So /adv/, I recently got a boyfriend, but he hates being gay. Like when we snuggle with each other, he suddenly gets up, says he can't and starts to cry in another room or goes outside. I don't really know what to do anymore, I love him so much and I know that he loves me too, but his selfhatred always stops us. Also when we got drunk yesterday, he suddenly started talking about how he wishes to be normal and if there would be a way to be straight, he would choose it. But stuff like that only happens when he is really drunk
It sounds like he needs to go to a therapist to accept and love the way he is. No matter how much you love him, you are not equipped to handle his psychosis. If he does not get help, he may eventually blame you for being the object of his affection that makes him "abnormal" and take it out on you.
He needs professional help-
Be there to support him, but otherwise this is a journey that he needs to take with someone who had been trained
How was his upbringing? Was he taught that sexuality is something to be repressed? Did he grow up in a heavily traditional religious household that might condemn homosexuality?
He views being gay as a problem and doesn't understand how to accept it and in a way, that makes sense. It's easy to see your sexuality as shameful in a society which used to condemn such a lifestyle. I know that feeling, I'm a bi male so I can sympathize.
He needs to find out how to accept himself and who he is, the best course of action would be what the other anon already suggested, professional help. You could try doing it yourself but that's probably not a good idea given that leading down the wrong path can lead to resentment. Him going through therapy could really do a lot for him and your relationship.
He already goes to a therapist because of his manic depression, how exactly can I make him to talk about this with his therapist? Should I maybe go with him to a session?

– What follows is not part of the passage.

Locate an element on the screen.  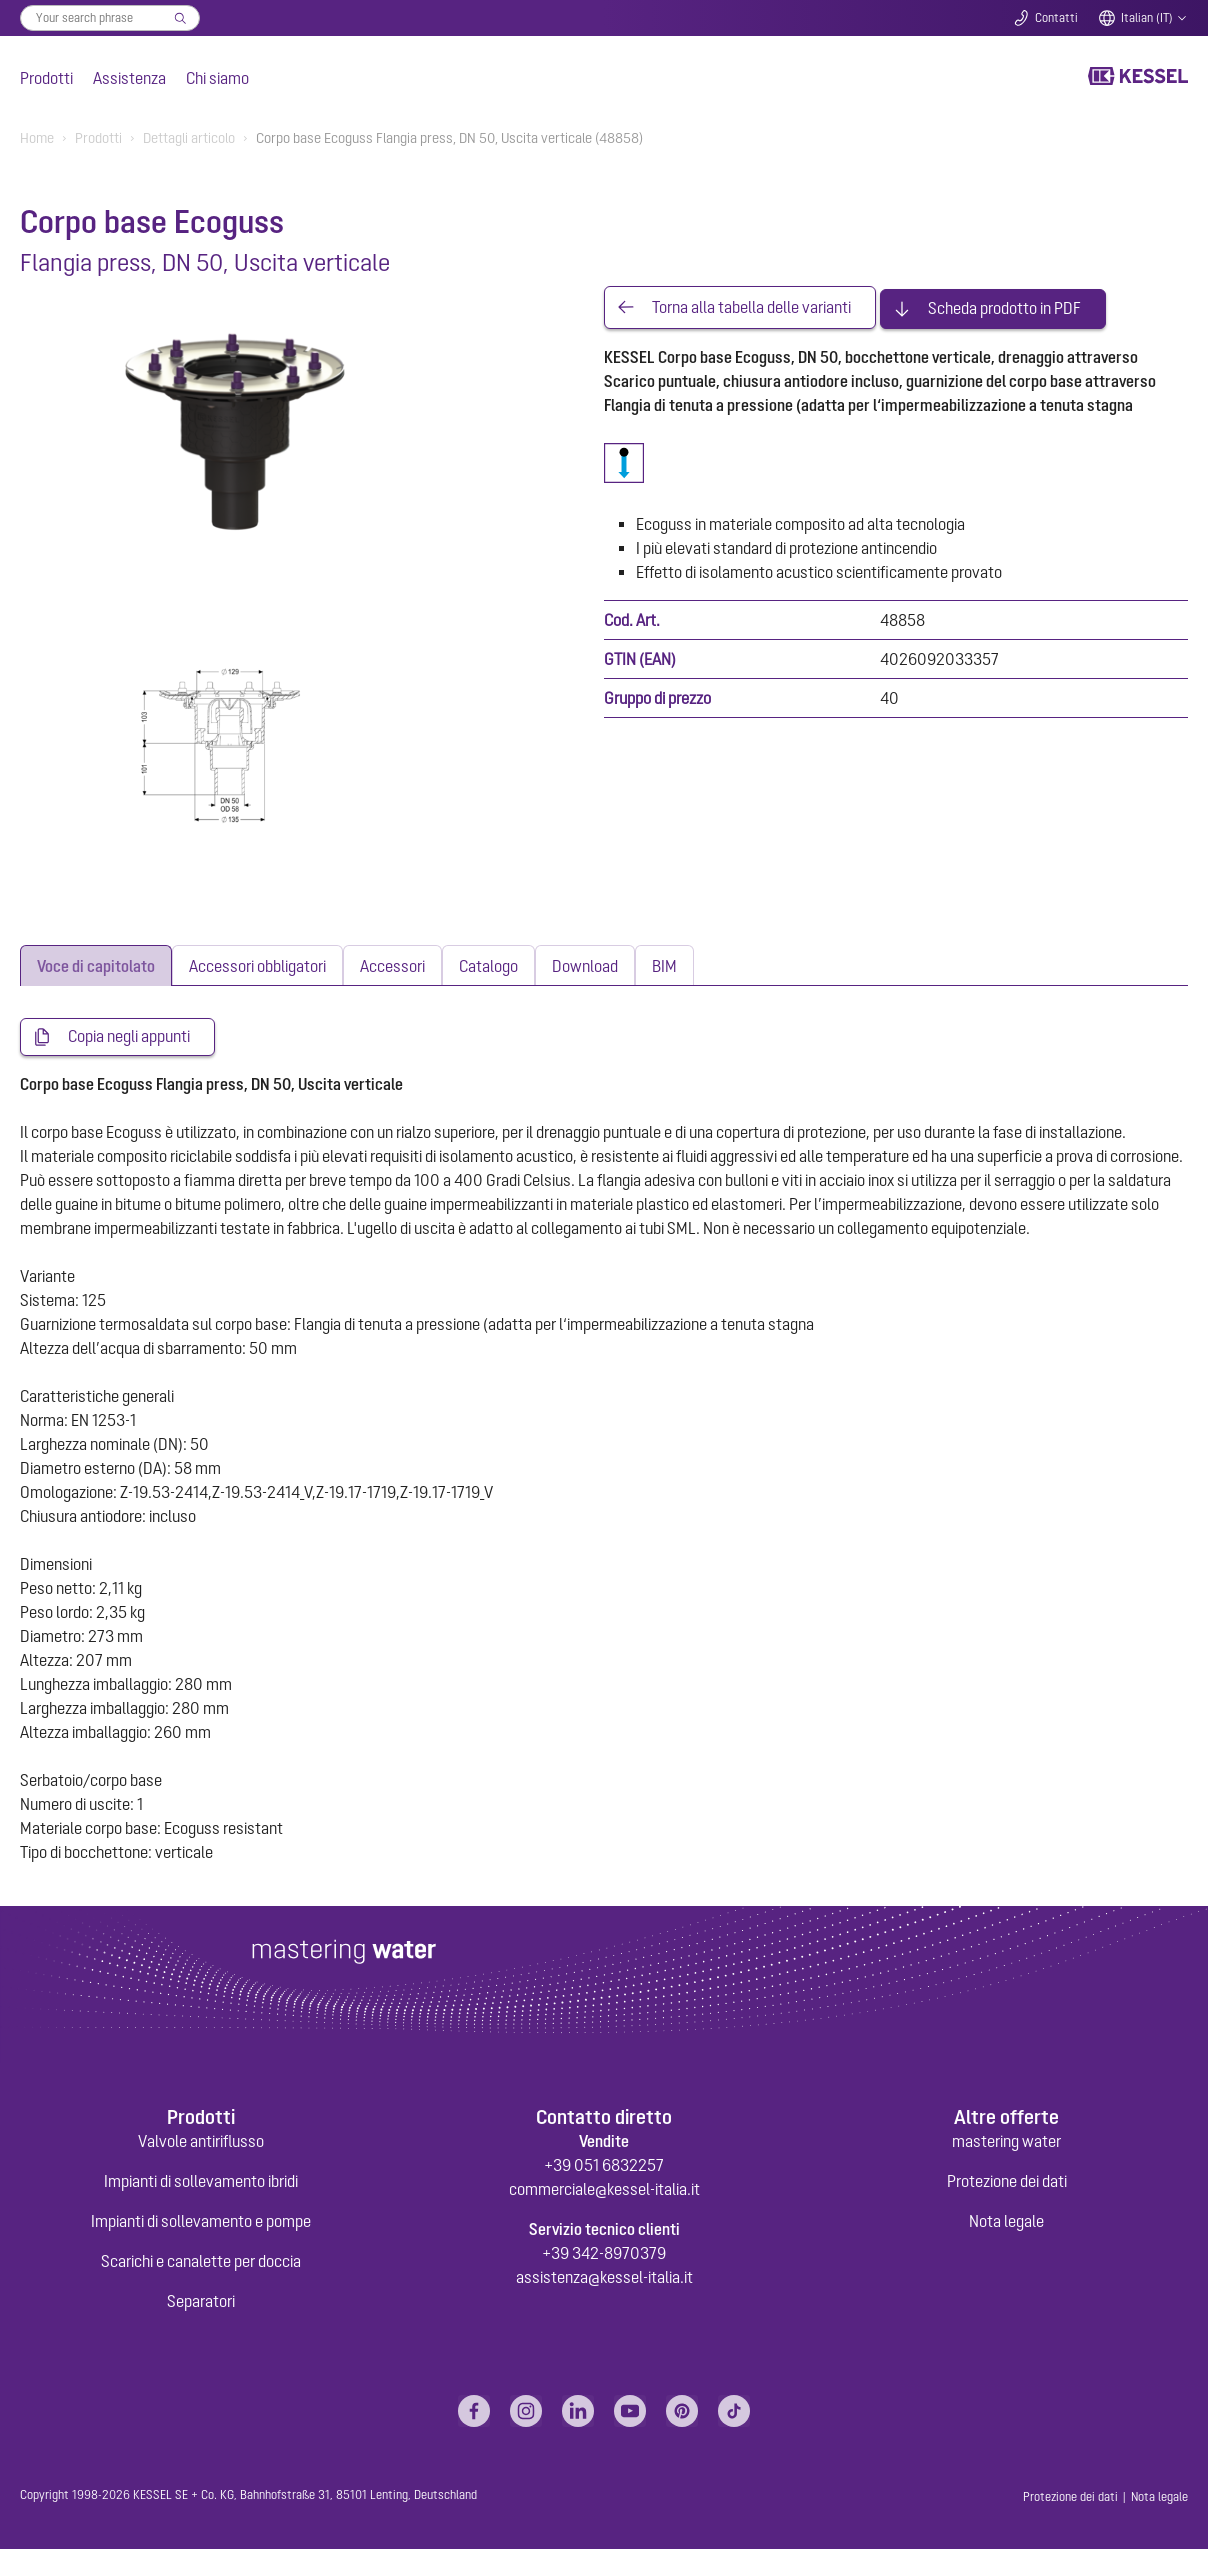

We haven't had sex yet, we both wanted to take it slow because we are both virgins. The most sexual things we have done yet is he fingering me, sucking each other off and bathing together. He only stopped me one time while I sucked him and went outside and I heard him sobbing
His sexuality wasn't repressed at all I think, atleast his dad was really popular and always slept with girls, so he often asks him why he doesn't bring any girls home etc. His sister knows that he is gay, but I think nobody else in his family does.
Should I just go with him to his normal therapy sessions and try to talk about it with his therapist. I already try to do it by myself since he showed any signs of it, but if it actually won't work out, he probably needs help from another person too
I crossdress regurlarly, but he told me that I am much cuter normally without doing it, so I don't do it as often anymore. I still dress up 1-2 times a week and he doesn't seem to have a problem with it
Suggest that he does it, but don't force him to or out him to his therapist. You want him to do it on his own terms.
I recommend against going to a session with him unless requested, since therapy sessions are supposed to be private so the person feels comfortable talking. When you add other people to the picture, the patient often can't talk openly anymore. It defeats the purpose of going to therapy.
But yes, encourage him to talk about it to his therapist. His therapist, as their job, shouldn't judge, and if they do or your partner feels they will, you should look into finding a new one.
Agreed my nigga
My body is ready
Seconded. It's not good to be as crazy as I am, stop this when it's young.
I assume fags like animu girls because they're cute, same reason I could appreciate cute male animu. It's not all sexual.
Best of luck to you and him. Don't be afraid to cut stuff off if he gets too insane to handle, you need to make sure you're ok before you handle crazy.